Without changing anything, copy out each entry.
-- RECORDS FOR THE EXERCISE follows --
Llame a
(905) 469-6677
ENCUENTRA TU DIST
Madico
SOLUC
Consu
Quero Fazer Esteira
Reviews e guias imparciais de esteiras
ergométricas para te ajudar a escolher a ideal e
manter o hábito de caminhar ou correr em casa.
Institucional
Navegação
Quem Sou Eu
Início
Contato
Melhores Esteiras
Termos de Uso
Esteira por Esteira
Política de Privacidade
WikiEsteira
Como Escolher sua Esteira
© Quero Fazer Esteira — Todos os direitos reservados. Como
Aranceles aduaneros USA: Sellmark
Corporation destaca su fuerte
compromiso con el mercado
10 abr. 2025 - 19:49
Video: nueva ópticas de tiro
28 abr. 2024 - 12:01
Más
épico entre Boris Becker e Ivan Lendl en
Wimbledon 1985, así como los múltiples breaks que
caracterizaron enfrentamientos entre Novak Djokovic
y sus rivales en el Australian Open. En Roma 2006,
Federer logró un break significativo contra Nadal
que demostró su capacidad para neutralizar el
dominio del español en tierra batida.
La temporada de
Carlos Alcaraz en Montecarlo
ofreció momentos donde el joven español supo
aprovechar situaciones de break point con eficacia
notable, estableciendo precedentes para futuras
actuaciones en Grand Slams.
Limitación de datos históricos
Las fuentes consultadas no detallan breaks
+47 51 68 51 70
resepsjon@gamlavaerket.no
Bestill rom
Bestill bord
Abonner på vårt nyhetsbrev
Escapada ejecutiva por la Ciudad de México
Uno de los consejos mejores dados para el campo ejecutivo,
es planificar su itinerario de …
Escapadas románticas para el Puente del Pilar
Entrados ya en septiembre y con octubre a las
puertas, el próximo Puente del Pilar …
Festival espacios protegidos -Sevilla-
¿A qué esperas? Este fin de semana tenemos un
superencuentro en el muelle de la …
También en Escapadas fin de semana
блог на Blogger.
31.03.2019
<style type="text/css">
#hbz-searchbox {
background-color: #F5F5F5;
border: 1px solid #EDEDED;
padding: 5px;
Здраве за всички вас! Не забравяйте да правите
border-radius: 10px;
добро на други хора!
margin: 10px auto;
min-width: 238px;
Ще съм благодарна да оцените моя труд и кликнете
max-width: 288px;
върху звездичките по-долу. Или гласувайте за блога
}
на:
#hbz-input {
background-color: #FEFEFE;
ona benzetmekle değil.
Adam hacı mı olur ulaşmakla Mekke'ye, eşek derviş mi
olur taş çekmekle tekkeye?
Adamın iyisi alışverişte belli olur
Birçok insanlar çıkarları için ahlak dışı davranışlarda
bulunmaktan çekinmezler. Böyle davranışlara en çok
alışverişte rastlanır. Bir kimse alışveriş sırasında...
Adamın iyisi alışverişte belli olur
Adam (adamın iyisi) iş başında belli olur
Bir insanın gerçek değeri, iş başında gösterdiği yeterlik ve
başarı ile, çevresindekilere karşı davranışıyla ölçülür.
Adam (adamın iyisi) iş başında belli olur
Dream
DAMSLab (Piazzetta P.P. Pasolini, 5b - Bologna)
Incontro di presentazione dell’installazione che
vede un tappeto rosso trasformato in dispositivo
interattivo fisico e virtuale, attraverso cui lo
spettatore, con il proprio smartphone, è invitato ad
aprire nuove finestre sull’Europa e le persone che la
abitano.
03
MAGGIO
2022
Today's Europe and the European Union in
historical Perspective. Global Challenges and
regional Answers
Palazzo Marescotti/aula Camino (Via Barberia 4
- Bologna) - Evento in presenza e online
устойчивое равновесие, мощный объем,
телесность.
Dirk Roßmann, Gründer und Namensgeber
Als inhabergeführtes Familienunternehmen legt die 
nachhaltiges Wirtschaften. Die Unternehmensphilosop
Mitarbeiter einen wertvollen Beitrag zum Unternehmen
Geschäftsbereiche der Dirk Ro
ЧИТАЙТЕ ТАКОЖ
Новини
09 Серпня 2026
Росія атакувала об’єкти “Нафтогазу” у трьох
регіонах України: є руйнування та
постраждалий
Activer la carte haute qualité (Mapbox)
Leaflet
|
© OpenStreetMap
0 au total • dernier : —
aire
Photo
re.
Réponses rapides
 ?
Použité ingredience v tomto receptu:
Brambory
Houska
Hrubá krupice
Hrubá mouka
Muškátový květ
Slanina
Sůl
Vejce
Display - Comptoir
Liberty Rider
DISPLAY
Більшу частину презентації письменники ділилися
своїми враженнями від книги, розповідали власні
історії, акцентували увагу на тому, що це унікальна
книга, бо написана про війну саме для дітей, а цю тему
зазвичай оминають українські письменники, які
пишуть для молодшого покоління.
-- RECORDS FOR THE EXERCISE concluded --
PROBLEM SOLUTION:
Llame a
(905) 469-6677
ENCUENTRA TU DIST
Madico
SOLUC
Consu
Quero Fazer Esteira
Reviews e guias imparciais de esteiras
ergométricas para te ajudar a escolher a ideal e
manter o hábito de caminhar ou correr em casa.
Institucional
Navegação
Quem Sou Eu
Início
Contato
Melhores Esteiras
Termos de Uso
Esteira por Esteira
Política de Privacidade
WikiEsteira
Como Escolher sua Esteira
© Quero Fazer Esteira — Todos os direitos reservados. Como
Aranceles aduaneros USA: Sellmark
Corporation destaca su fuerte
compromiso con el mercado
10 abr. 2025 - 19:49
Video: nueva ópticas de tiro
28 abr. 2024 - 12:01
Más
épico entre Boris Becker e Ivan Lendl en
Wimbledon 1985, así como los múltiples breaks que
caracterizaron enfrentamientos entre Novak Djokovic
y sus rivales en el Australian Open. En Roma 2006,
Federer logró un break significativo contra Nadal
que demostró su capacidad para neutralizar el
dominio del español en tierra batida.
La temporada de
Carlos Alcaraz en Montecarlo
ofreció momentos donde el joven español supo
aprovechar situaciones de break point con eficacia
notable, estableciendo precedentes para futuras
actuaciones en Grand Slams.
Limitación de datos históricos
Las fuentes consultadas no detallan breaks
+47 51 68 51 70
resepsjon@gamlavaerket.no
Bestill rom
Bestill bord
Abonner på vårt nyhetsbrev
Escapada ejecutiva por la Ciudad de México
Uno de los consejos mejores dados para el campo ejecutivo,
es planificar su itinerario de …
Escapadas románticas para el Puente del Pilar
Entrados ya en septiembre y con octubre a las
puertas, el próximo Puente del Pilar …
Festival espacios protegidos -Sevilla-
¿A qué esperas? Este fin de semana tenemos un
superencuentro en el muelle de la …
También en Escapadas fin de semana
блог на Blogger.
31.03.2019
<style type="text/css">
#hbz-searchbox {
background-color: #F5F5F5;
border: 1px solid #EDEDED;
padding: 5px;
Здраве за всички вас! Не забравяйте да правите
border-radius: 10px;
добро на други хора!
margin: 10px auto;
min-width: 238px;
Ще съм благодарна да оцените моя труд и кликнете
max-width: 288px;
върху звездичките по-долу. Или гласувайте за блога
}
на:
#hbz-input {
background-color: #FEFEFE;
ona benzetmekle değil.
Adam hacı mı olur ulaşmakla Mekke'ye, eşek derviş mi
olur taş çekmekle tekkeye?
Adamın iyisi alışverişte belli olur
Birçok insanlar çıkarları için ahlak dışı davranışlarda
bulunmaktan çekinmezler. Böyle davranışlara en çok
alışverişte rastlanır. Bir kimse alışveriş sırasında...
Adamın iyisi alışverişte belli olur
Adam (adamın iyisi) iş başında belli olur
Bir insanın gerçek değeri, iş başında gösterdiği yeterlik ve
başarı ile, çevresindekilere karşı davranışıyla ölçülür.
Adam (adamın iyisi) iş başında belli olur
Dream
DAMSLab (Piazzetta P.P. Pasolini, 5b - Bologna)
Incontro di presentazione dell’installazione che
vede un tappeto rosso trasformato in dispositivo
interattivo fisico e virtuale, attraverso cui lo
spettatore, con il proprio smartphone, è invitato ad
aprire nuove finestre sull’Europa e le persone che la
abitano.
03
MAGGIO
2022
Today's Europe and the European Union in
historical Perspective. Global Challenges and
regional Answers
Palazzo Marescotti/aula Camino (Via Barberia 4
- Bologna) - Evento in presenza e online
устойчивое равновесие, мощный объем,
телесность.
Dirk Roßmann, Gründer und Namensgeber
Als inhabergeführtes Familienunternehmen legt die 
nachhaltiges Wirtschaften. Die Unternehmensphilosop
Mitarbeiter einen wertvollen Beitrag zum Unternehmen
Geschäftsbereiche der Dirk Ro
ЧИТАЙТЕ ТАКОЖ
Новини
09 Серпня 2026
Росія атакувала об’єкти “Нафтогазу” у трьох
регіонах України: є руйнування та
постраждалий
Activer la carte haute qualité (Mapbox)
Leaflet
|
© OpenStreetMap
0 au total • dernier : —
aire
Photo
re.
Réponses rapides
 ?
Použité ingredience v tomto receptu:
Brambory
Houska
Hrubá krupice
Hrubá mouka
Muškátový květ
Slanina
Sůl
Vejce
Display - Comptoir
Liberty Rider
DISPLAY
Більшу частину презентації письменники ділилися
своїми враженнями від книги, розповідали власні
історії, акцентували увагу на тому, що це унікальна
книга, бо написана про війну саме для дітей, а цю тему
зазвичай оминають українські письменники, які
пишуть для молодшого покоління.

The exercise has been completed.